BEGIN THE DATA
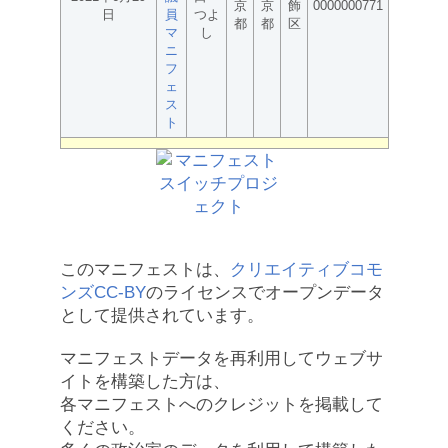
京
京
飾
0000000771
日
員
つよ
都
都
区
マ
し
ニ
フ
ェ
ス
ト
このマニフェストは、
クリエイティブコモ
ンズCC-BY
のライセンスでオープンデータ
として提供されています。
マニフェストデータを再利用してウェブサ
イトを構築した方は、
各マニフェストへのクレジットを掲載して
ください。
END THE DATA
Please output all of the entries exactly as they appear, with no pictures.

SOLUTION TO THIS TASK
京
京
飾
0000000771
日
員
つよ
都
都
区
マ
し
ニ
フ
ェ
ス
ト
このマニフェストは、
クリエイティブコモ
ンズCC-BY
のライセンスでオープンデータ
として提供されています。
マニフェストデータを再利用してウェブサ
イトを構築した方は、
各マニフェストへのクレジットを掲載して
ください。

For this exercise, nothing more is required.